Un coup d’œil sur ma montre, j’hésite un instant. Léonys attend ma réponse, le regard suppliant. Il le veut son Marc. Et moi, je souhaite qu’ils se remettent ensemble, qu’ils règlent leur problème… que Marc réalise que Cathy n’est pas la solution.
Je le repousse et ferme la porte d’entrée.
Sans me retourner, je sais que Léonys m’a suivi.
À ma hauteur, il dépose ses mains sur mes hanches et vient embrasser ma nuque. Ses mains glissent jusqu’à la fermeture de mon pantalon. Je l’arrête.
— Un baiser, Léo.
— Ça ne suffira pas. Je veux mettre toutes les chances de mon côté.
— Je ne suis pas une lampe magique, Léo.
— Non. T’es une bite magique, rectifie-t-il.
Je le laisse dézipper la fermeture et prendre mon sexe dans sa main. Elle est si chaude que je tremble. Il me retient. Je m’appuie contre lui en agrippant la poignée de la porte. Ils ne seront pas assez de deux pour me tenir.

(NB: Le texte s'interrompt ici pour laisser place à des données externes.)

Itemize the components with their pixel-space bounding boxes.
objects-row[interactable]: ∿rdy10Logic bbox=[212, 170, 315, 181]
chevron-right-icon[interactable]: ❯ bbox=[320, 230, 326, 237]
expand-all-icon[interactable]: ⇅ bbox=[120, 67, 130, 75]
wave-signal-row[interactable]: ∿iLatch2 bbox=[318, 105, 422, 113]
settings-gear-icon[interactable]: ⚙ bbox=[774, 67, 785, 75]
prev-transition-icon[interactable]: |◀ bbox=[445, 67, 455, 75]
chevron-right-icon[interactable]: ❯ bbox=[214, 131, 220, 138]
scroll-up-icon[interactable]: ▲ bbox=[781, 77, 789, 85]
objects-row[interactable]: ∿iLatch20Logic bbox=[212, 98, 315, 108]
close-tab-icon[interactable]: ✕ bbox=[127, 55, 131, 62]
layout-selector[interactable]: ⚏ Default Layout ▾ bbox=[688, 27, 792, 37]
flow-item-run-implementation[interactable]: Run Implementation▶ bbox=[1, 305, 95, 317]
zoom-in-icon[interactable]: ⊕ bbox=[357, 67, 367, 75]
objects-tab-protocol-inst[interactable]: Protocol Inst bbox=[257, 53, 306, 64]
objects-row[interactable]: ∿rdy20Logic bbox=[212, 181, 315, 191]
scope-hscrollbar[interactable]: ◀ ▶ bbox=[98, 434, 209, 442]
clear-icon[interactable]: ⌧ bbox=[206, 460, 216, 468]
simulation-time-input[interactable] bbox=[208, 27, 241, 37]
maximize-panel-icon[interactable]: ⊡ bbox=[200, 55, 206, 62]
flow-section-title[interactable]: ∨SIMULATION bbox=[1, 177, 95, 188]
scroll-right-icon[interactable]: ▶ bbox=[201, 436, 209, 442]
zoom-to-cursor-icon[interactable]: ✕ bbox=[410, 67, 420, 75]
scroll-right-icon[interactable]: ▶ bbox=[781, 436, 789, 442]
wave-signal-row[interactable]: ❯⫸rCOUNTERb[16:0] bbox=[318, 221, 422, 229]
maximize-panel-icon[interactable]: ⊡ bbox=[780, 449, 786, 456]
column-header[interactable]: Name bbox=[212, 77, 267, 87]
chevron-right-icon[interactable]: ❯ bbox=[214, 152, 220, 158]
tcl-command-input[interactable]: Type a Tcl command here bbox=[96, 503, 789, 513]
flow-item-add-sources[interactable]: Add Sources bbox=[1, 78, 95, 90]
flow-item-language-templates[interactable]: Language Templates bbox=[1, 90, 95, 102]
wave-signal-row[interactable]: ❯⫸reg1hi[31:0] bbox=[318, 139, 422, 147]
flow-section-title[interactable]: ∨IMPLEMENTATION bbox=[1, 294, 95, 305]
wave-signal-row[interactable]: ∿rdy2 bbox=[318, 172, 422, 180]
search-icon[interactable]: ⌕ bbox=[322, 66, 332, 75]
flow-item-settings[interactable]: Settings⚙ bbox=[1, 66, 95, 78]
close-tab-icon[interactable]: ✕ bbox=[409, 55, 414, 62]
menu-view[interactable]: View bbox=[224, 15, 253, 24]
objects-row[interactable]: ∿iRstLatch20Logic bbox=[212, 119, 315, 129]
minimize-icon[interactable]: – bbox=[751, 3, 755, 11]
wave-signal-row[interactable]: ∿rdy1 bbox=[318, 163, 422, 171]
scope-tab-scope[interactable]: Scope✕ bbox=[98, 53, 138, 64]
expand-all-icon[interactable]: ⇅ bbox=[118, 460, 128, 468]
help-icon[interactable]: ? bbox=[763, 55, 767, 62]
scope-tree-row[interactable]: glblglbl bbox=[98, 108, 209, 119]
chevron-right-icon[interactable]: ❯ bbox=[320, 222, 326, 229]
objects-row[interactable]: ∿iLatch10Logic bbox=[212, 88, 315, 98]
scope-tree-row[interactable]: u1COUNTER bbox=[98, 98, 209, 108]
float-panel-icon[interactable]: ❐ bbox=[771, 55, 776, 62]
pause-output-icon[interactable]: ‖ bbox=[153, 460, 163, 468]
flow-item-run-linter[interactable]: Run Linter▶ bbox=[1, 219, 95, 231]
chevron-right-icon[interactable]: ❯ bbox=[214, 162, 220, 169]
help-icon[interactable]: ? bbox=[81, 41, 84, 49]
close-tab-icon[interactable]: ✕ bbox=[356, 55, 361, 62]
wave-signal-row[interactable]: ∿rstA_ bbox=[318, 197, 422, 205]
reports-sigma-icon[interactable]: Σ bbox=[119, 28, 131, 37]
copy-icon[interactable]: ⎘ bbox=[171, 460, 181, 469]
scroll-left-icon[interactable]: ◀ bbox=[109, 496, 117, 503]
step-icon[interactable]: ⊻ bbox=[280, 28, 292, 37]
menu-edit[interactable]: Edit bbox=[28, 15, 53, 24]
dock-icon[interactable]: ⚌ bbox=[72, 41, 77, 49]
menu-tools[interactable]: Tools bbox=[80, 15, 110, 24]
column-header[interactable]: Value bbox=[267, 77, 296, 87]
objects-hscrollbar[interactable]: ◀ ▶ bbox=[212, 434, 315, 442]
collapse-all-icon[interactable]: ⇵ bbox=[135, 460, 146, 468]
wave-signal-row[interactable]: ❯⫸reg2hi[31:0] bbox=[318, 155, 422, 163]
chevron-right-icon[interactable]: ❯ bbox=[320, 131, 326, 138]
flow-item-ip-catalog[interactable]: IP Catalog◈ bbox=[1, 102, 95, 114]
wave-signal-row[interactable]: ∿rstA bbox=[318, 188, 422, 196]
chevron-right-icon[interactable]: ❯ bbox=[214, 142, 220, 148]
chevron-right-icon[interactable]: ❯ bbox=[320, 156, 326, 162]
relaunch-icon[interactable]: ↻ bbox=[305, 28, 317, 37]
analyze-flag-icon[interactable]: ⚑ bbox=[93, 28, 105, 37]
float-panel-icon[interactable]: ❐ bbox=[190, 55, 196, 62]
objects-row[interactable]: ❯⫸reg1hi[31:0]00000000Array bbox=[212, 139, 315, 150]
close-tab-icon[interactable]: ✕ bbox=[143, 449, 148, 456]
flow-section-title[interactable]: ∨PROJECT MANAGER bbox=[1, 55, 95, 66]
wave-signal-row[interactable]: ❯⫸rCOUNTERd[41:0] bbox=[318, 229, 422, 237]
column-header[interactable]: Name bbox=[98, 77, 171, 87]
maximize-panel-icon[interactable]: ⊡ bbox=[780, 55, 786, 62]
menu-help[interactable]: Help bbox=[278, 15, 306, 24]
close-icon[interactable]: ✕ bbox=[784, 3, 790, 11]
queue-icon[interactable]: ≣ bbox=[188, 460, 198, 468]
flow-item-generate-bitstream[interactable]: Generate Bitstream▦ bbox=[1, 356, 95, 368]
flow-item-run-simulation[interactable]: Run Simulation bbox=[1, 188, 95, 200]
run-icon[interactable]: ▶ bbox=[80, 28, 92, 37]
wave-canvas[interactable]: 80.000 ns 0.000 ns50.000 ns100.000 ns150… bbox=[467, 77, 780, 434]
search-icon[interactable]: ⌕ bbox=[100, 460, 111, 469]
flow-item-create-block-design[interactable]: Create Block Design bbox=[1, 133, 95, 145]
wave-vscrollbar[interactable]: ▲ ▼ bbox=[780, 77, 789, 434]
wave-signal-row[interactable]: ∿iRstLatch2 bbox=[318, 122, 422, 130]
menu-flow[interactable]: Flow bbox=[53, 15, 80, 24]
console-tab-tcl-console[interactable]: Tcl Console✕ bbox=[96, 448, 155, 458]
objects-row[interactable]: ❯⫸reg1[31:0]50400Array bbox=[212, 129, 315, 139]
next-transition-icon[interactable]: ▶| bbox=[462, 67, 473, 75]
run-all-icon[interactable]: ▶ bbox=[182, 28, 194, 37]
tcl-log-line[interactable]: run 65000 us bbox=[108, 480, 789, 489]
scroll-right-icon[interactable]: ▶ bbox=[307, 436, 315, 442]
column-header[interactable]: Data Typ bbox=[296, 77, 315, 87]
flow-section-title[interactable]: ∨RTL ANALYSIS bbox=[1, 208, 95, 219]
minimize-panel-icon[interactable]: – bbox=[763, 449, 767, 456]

Léo longe ma verge, prenant soins de la cajoler. J’ai l’impression de perdre l’esprit quand il me touche, de devenir autre chose que moi-même. Peut-être suis-je une « bite magique ». Ai-je vraiment un quelconque pouvoir sur sa vie sentimental ? Lui en a une, en tout cas. Chaque fois que je l’ai caressé, ma situation avec Louisa s’est arrangée.
Dur comme à chaque fois qu’il pose la main ici, je me tends. Il gonfle sur mes reins.

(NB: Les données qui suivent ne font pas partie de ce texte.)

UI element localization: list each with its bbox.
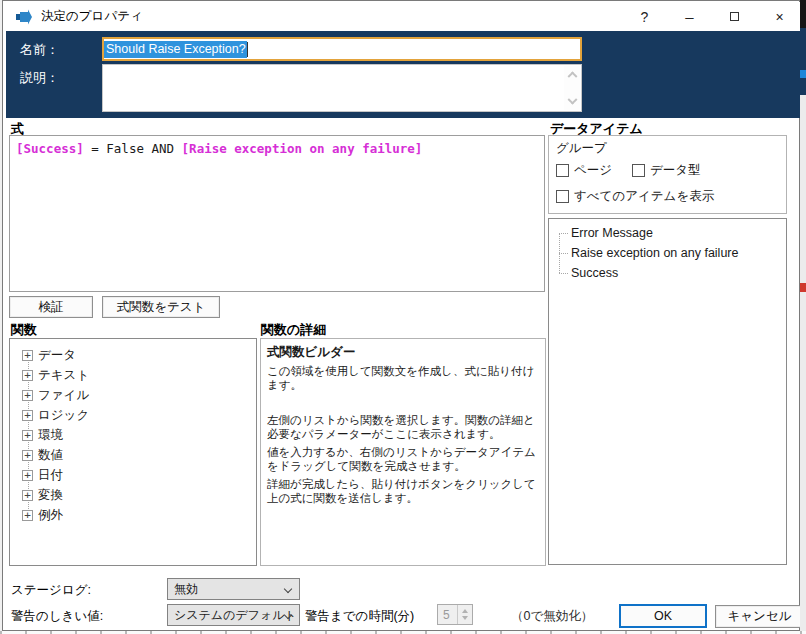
func-cat-date[interactable]: +日付 xyxy=(22,467,63,483)
expression-operator-text: = False AND xyxy=(84,141,182,156)
expression-text: [Success] = False AND [Raise exception o… xyxy=(16,141,422,156)
function-category-label: 例外 xyxy=(38,507,63,524)
warning-threshold-label: 警告のしきい値: xyxy=(11,608,103,625)
functions-tree-box[interactable]: +データ +テキスト +ファイル +ロジック +環境 +数値 +日付 +変換 +… xyxy=(9,338,257,566)
data-item-label: Raise exception on any failure xyxy=(571,246,738,260)
stage-log-value: 無効 xyxy=(174,581,198,598)
background-segment xyxy=(800,0,806,28)
data-item-label: Error Message xyxy=(571,226,653,240)
tree-connector xyxy=(559,253,568,254)
data-items-group-box: グループ ページ データ型 すべてのアイテムを表示 xyxy=(548,135,787,214)
disable-note: （0で無効化） xyxy=(511,608,593,625)
spinner-up-icon[interactable] xyxy=(462,609,468,613)
func-cat-file[interactable]: +ファイル xyxy=(22,387,89,403)
expand-plus-icon[interactable]: + xyxy=(22,390,33,401)
maximize-button[interactable] xyxy=(712,2,757,31)
show-all-items-checkbox-label: すべてのアイテムを表示 xyxy=(574,188,714,205)
expression-dataitem-ref: [Raise exception on any failure] xyxy=(182,141,423,156)
function-category-label: 数値 xyxy=(38,447,63,464)
func-cat-logic[interactable]: +ロジック xyxy=(22,407,89,423)
window-title: 決定のプロパティ xyxy=(41,8,143,25)
minimize-button[interactable]: – xyxy=(667,2,712,31)
text-caret xyxy=(247,42,248,57)
show-all-items-checkbox-row[interactable]: すべてのアイテムを表示 xyxy=(556,188,714,205)
warning-time-spinner[interactable]: 5 xyxy=(437,604,473,625)
expand-plus-icon[interactable]: + xyxy=(22,430,33,441)
scroll-down-icon[interactable] xyxy=(567,95,577,105)
tree-item-success[interactable]: Success xyxy=(559,265,618,281)
expand-plus-icon[interactable]: + xyxy=(22,490,33,501)
expand-plus-icon[interactable]: + xyxy=(22,370,33,381)
data-type-checkbox-label: データ型 xyxy=(650,162,701,179)
func-cat-environment[interactable]: +環境 xyxy=(22,427,63,443)
tree-item-error-message[interactable]: Error Message xyxy=(559,225,653,241)
tree-item-raise-exception[interactable]: Raise exception on any failure xyxy=(559,245,738,261)
function-category-label: ファイル xyxy=(38,387,89,404)
func-cat-text[interactable]: +テキスト xyxy=(22,367,89,383)
builder-help-paragraph: 値を入力するか、右側のリストからデータアイテムをドラッグして関数を完成させます。 xyxy=(267,445,539,473)
expand-plus-icon[interactable]: + xyxy=(22,410,33,421)
page-checkbox[interactable] xyxy=(556,164,569,177)
expand-plus-icon[interactable]: + xyxy=(22,350,33,361)
func-cat-number[interactable]: +数値 xyxy=(22,447,63,463)
background-segment xyxy=(800,283,806,292)
validate-button[interactable]: 検証 xyxy=(9,296,93,318)
function-category-label: 変換 xyxy=(38,487,63,504)
data-items-tree-box[interactable]: Error Message Raise exception on any fai… xyxy=(548,218,787,565)
functions-section-label: 関数 xyxy=(11,321,37,339)
expression-box[interactable] xyxy=(9,135,545,292)
header-band: 名前： Should Raise Exception? 説明： xyxy=(6,31,802,118)
help-button[interactable]: ? xyxy=(622,2,667,31)
function-category-label: ロジック xyxy=(38,407,89,424)
stage-log-label: ステージログ: xyxy=(11,582,91,599)
group-label: グループ xyxy=(556,140,607,157)
warning-time-value: 5 xyxy=(443,608,450,622)
decision-stage-icon xyxy=(15,9,32,25)
tree-connector xyxy=(559,273,568,274)
page-checkbox-label: ページ xyxy=(574,162,612,179)
description-input[interactable] xyxy=(102,64,582,112)
func-cat-exception[interactable]: +例外 xyxy=(22,507,63,523)
name-input[interactable]: Should Raise Exception? xyxy=(102,37,582,61)
expand-plus-icon[interactable]: + xyxy=(22,510,33,521)
function-category-label: テキスト xyxy=(38,367,89,384)
background-segment xyxy=(800,28,806,95)
chevron-down-icon xyxy=(284,585,292,593)
cancel-button[interactable]: キャンセル xyxy=(715,605,804,628)
function-category-label: データ xyxy=(38,347,76,364)
filter-datatype-checkbox-row[interactable]: データ型 xyxy=(632,162,701,179)
func-cat-data[interactable]: +データ xyxy=(22,347,76,363)
description-label: 説明： xyxy=(20,69,59,87)
expand-plus-icon[interactable]: + xyxy=(22,470,33,481)
func-cat-conversion[interactable]: +変換 xyxy=(22,487,63,503)
background-app-sliver xyxy=(800,0,806,634)
function-category-label: 環境 xyxy=(38,427,63,444)
data-item-label: Success xyxy=(571,266,618,280)
maximize-icon xyxy=(730,12,739,21)
tree-connector xyxy=(559,233,568,234)
warning-time-label: 警告までの時間(分) xyxy=(305,608,414,625)
stage-log-dropdown[interactable]: 無効 xyxy=(167,578,300,600)
function-details-section-label: 関数の詳細 xyxy=(261,321,326,339)
function-details-box: 式関数ビルダー この領域を使用して関数文を作成し、式に貼り付けます。 左側のリス… xyxy=(260,338,546,566)
expression-dataitem-ref: [Success] xyxy=(16,141,84,156)
decision-properties-dialog: 決定のプロパティ ? – × 名前： Should Raise Exceptio… xyxy=(2,0,800,631)
warning-threshold-dropdown[interactable]: システムのデフォルト xyxy=(167,604,300,626)
title-bar[interactable]: 決定のプロパティ ? – × xyxy=(6,2,802,31)
background-segment xyxy=(800,70,806,78)
spinner-down-icon[interactable] xyxy=(462,616,468,620)
scroll-up-icon[interactable] xyxy=(567,71,577,81)
filter-page-checkbox-row[interactable]: ページ xyxy=(556,162,612,179)
data-type-checkbox[interactable] xyxy=(632,164,645,177)
show-all-items-checkbox[interactable] xyxy=(556,190,569,203)
ok-button[interactable]: OK xyxy=(619,604,707,628)
close-button[interactable]: × xyxy=(757,2,802,31)
description-scrollbar[interactable] xyxy=(564,66,580,110)
name-value-selected: Should Raise Exception? xyxy=(104,41,247,58)
test-expression-button[interactable]: 式関数をテスト xyxy=(102,296,220,318)
warning-threshold-value: システムのデフォルト xyxy=(174,607,297,624)
expand-plus-icon[interactable]: + xyxy=(22,450,33,461)
builder-help-paragraph: 詳細が完成したら、貼り付けボタンをクリックして上の式に関数を送信します。 xyxy=(267,477,539,505)
expression-builder-title: 式関数ビルダー xyxy=(267,344,355,361)
spinner-buttons[interactable] xyxy=(457,605,472,624)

— Ce n’est vraiment pas une bonne…
— Chut. Tu vas tout faire foirer avec tes mauvaises ondes.
Me sentant trop faible, il s’agenouille en me laissant une place entre ses cuisses.
— On a dit…
— Je ne compte pas te la mettre, idiot, me rassure-t-il. Il n’y a que Marc. Tu le sais.

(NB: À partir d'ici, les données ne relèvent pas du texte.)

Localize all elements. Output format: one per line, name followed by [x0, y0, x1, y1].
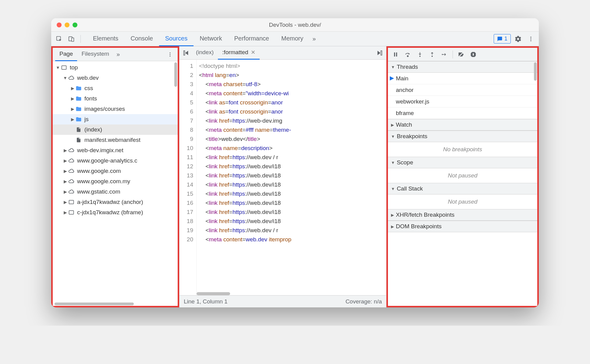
cloud-icon [68, 157, 75, 164]
tree-item[interactable]: ▶c-jdx1q7kwadwz (bframe) [53, 207, 178, 218]
editor-scrollbar-horizontal[interactable] [197, 292, 230, 295]
tree-item-label: web-dev.imgix.net [77, 147, 123, 154]
scrollbar-horizontal[interactable] [55, 303, 134, 305]
minimize-window-button[interactable] [65, 23, 69, 27]
nav-forward-icon[interactable] [374, 47, 385, 58]
code-editor[interactable]: 1234567891011121314151617181920 <!doctyp… [179, 60, 386, 295]
expand-arrow-icon[interactable]: ▶ [63, 189, 67, 194]
kebab-menu-icon[interactable] [525, 33, 536, 44]
expand-arrow-icon[interactable]: ▶ [70, 117, 75, 122]
section-header-scope[interactable]: ▼Scope [388, 157, 537, 168]
scrollbar-vertical[interactable] [534, 62, 537, 81]
folder-icon [75, 106, 82, 112]
tree-item-label: c-jdx1q7kwadwz (bframe) [77, 209, 143, 216]
tree-item[interactable]: ▶web-dev.imgix.net [53, 145, 178, 156]
section-header-threads[interactable]: ▼Threads [388, 61, 537, 73]
code-content[interactable]: <!doctype html><html lang=en> <meta char… [197, 60, 386, 295]
navigator-kebab-icon[interactable] [165, 52, 175, 57]
expand-arrow-icon[interactable]: ▶ [70, 107, 75, 111]
expand-arrow-icon[interactable]: ▶ [63, 148, 67, 153]
tab-sources[interactable]: Sources [159, 32, 194, 46]
issues-button[interactable]: 1 [494, 34, 511, 44]
expand-arrow-icon[interactable]: ▼ [56, 65, 60, 70]
thread-item[interactable]: bframe [388, 107, 537, 119]
thread-item[interactable]: webworker.js [388, 96, 537, 107]
thread-item[interactable]: anchor [388, 84, 537, 96]
folder-icon [75, 85, 82, 92]
line-gutter: 1234567891011121314151617181920 [179, 60, 197, 295]
editor-tab[interactable]: (index) [192, 46, 218, 60]
tab-console[interactable]: Console [124, 32, 159, 46]
debugger-panel: ▼ThreadsMainanchorwebworker.jsbframe▶Wat… [386, 46, 539, 307]
navigator-tab-filesystem[interactable]: Filesystem [77, 48, 113, 61]
nav-back-icon[interactable] [181, 47, 192, 58]
expand-arrow-icon[interactable]: ▶ [63, 158, 67, 163]
expand-arrow-icon[interactable]: ▶ [63, 200, 67, 205]
thread-item[interactable]: Main [388, 73, 537, 84]
svg-rect-12 [184, 51, 185, 55]
section-placeholder: Not paused [388, 194, 537, 209]
tree-item-label: (index) [84, 126, 102, 133]
tree-item[interactable]: ▶a-jdx1q7kwadwz (anchor) [53, 197, 178, 207]
section-header-dom[interactable]: ▶DOM Breakpoints [388, 221, 537, 232]
cloud-icon [68, 178, 75, 185]
tree-item[interactable]: ▼web.dev [53, 73, 178, 83]
navigator-tab-page[interactable]: Page [55, 48, 77, 61]
step-into-icon[interactable] [414, 49, 426, 60]
tree-item[interactable]: ▶www.google.com.my [53, 176, 178, 187]
tree-item[interactable]: ▶css [53, 83, 178, 93]
expand-arrow-icon[interactable]: ▼ [63, 75, 67, 80]
tree-item[interactable]: ▶images/courses [53, 104, 178, 114]
section-header-breakpoints[interactable]: ▼Breakpoints [388, 131, 537, 142]
section-header-watch[interactable]: ▶Watch [388, 119, 537, 131]
tree-item[interactable]: manifest.webmanifest [53, 135, 178, 145]
tab-elements[interactable]: Elements [87, 32, 124, 46]
pause-icon[interactable] [390, 49, 401, 60]
close-tab-icon[interactable]: ✕ [251, 49, 255, 56]
tree-item[interactable]: (index) [53, 124, 178, 135]
tab-performance[interactable]: Performance [228, 32, 275, 46]
tree-item-label: css [84, 85, 93, 92]
tab-memory[interactable]: Memory [275, 32, 309, 46]
step-over-icon[interactable] [402, 49, 414, 60]
section-label: Breakpoints [397, 133, 427, 140]
pause-on-exceptions-icon[interactable] [467, 49, 479, 60]
section-header-xhr[interactable]: ▶XHR/fetch Breakpoints [388, 209, 537, 221]
svg-point-3 [530, 37, 531, 37]
tree-item[interactable]: ▼top [53, 62, 178, 73]
section-header-callstack[interactable]: ▼Call Stack [388, 183, 537, 194]
tree-item[interactable]: ▶www.google-analytics.c [53, 156, 178, 166]
svg-point-18 [432, 55, 433, 57]
zoom-window-button[interactable] [73, 23, 77, 27]
editor-statusbar: Line 1, Column 1 Coverage: n/a [179, 295, 386, 307]
tree-item[interactable]: ▶www.gstatic.com [53, 187, 178, 197]
more-tabs-chevron-icon[interactable]: » [309, 35, 319, 42]
file-icon [75, 137, 82, 143]
section-arrow-icon: ▼ [391, 134, 395, 139]
navigator-tabs: PageFilesystem» [53, 48, 178, 61]
navigator-more-chevron-icon[interactable]: » [113, 51, 123, 58]
scrollbar-vertical[interactable] [174, 62, 177, 87]
close-window-button[interactable] [57, 23, 62, 27]
settings-gear-icon[interactable] [513, 33, 524, 44]
device-toggle-icon[interactable] [66, 33, 77, 44]
expand-arrow-icon[interactable]: ▶ [63, 210, 67, 215]
inspect-element-icon[interactable] [54, 33, 65, 44]
tab-network[interactable]: Network [194, 32, 228, 46]
step-out-icon[interactable] [426, 49, 438, 60]
debugger-toolbar [388, 48, 537, 61]
expand-arrow-icon[interactable]: ▶ [63, 179, 67, 184]
coverage-status: Coverage: n/a [346, 298, 382, 305]
expand-arrow-icon[interactable]: ▶ [63, 169, 67, 173]
deactivate-breakpoints-icon[interactable] [455, 49, 467, 60]
separator [453, 51, 453, 58]
titlebar: DevTools - web.dev/ [51, 18, 539, 32]
editor-tab[interactable]: :formatted✕ [218, 46, 260, 60]
svg-rect-14 [394, 52, 395, 56]
tree-item[interactable]: ▶fonts [53, 93, 178, 104]
expand-arrow-icon[interactable]: ▶ [70, 86, 75, 91]
tree-item[interactable]: ▶www.google.com [53, 166, 178, 176]
expand-arrow-icon[interactable]: ▶ [70, 96, 75, 101]
tree-item[interactable]: ▶js [53, 114, 178, 124]
step-icon[interactable] [439, 49, 450, 60]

J’ai la tête qui me tourne. C’est bon. Je devrais avoir honte, mais je n’ai jamais vu ça comme du sexe. Oui… c’est de la magie à l’état de deux corps fumant de plaisir. Je n’ose pas imaginer ce que l’on penserait de cette pratique : la tromperie !
Les mains au sol, la croupe offerte à Léonys, sa verge s’y frottant, sa main s’activant, je m’abandonne à exaucer son vœu : se remettre avec Marc. Etrange pratique que de se frotter l’un contre l’autre, pour rester avec la personne aimée ? Qui nous verrait penserait à deux amants… nous ne le sommes pas, ne le serons jamais. Parce que nous ne nous aimons pas.
Son bassin ondule contre mes fesses enfermées dans mon pantalon. Il mastique plus vite. Sa force me surprend toujours, si différente de celle de Louisa. Plus bestial, mais bizarrement douce.
Je viens dans un gémissement haletant. Léo se frotte encore. Je me cambre, me colle contre lui pour qu’il vienne plus vite. Quand il m’attrape le bassin et redresse mon buste contre le sien, je sens toute la ferveur qu’il a à jouir dans son caleçon.
Essoufflés, nous nous laissons tomber sur le carrelage.
— Avec ça, si tu n’as pas un mariage heureux…
— J’espère que ça se passera bien avec Marc.
Je l’espère fort.
Il arrange mon costume, me recoiffe, tapote sa poche intérieure où son ranger les bagues.
— Il va falloir trouver d’autre porte-bonheur, Léo.
— Si notre incantation fonctionne au moins pour l’un de nous, je ne vois pas pourquoi ?
— Léo, dis-je plus sérieusement. Une personne normale aurait une tout autre image de nos pratiques.
— Les croyances des gens normaux, Gauthier ? Toi et moi, on s’est ce que ça nous amène de nous trimousser l’un contre l’autre.
— Un jour, ça finira par se savoir, l’ignoré-je.
— Ah ! Et comment ? s’assombrie-t-il.
— Une porte mal verrouillée. Une visite surprise dans le jardin. Je n’en sais rien. Je te paie des prunes si la « bite magique » fonctionnera devant Marc ou Louisa.
— Pourtant c’est une vérité qu’on ne peut pas ignorer.
— Léo… toute magie a une fin. Je vais me marier et cette pratique tombera dans les oubliettes.
Je ne peux pas nier que nos « incantations mimées » nous ont toujours offerts ce que nous attendions dans nos couples respectifs.
Je le fixe imperturbable. Il roule les yeux.
— OK. C’était la dernière fois, s’avoue-t-il vaincu. Marc reviendra, bientôt.
Il sourit en me donnant un baiser sur le front.
Qu’il revienne, supplié-je intérieurement.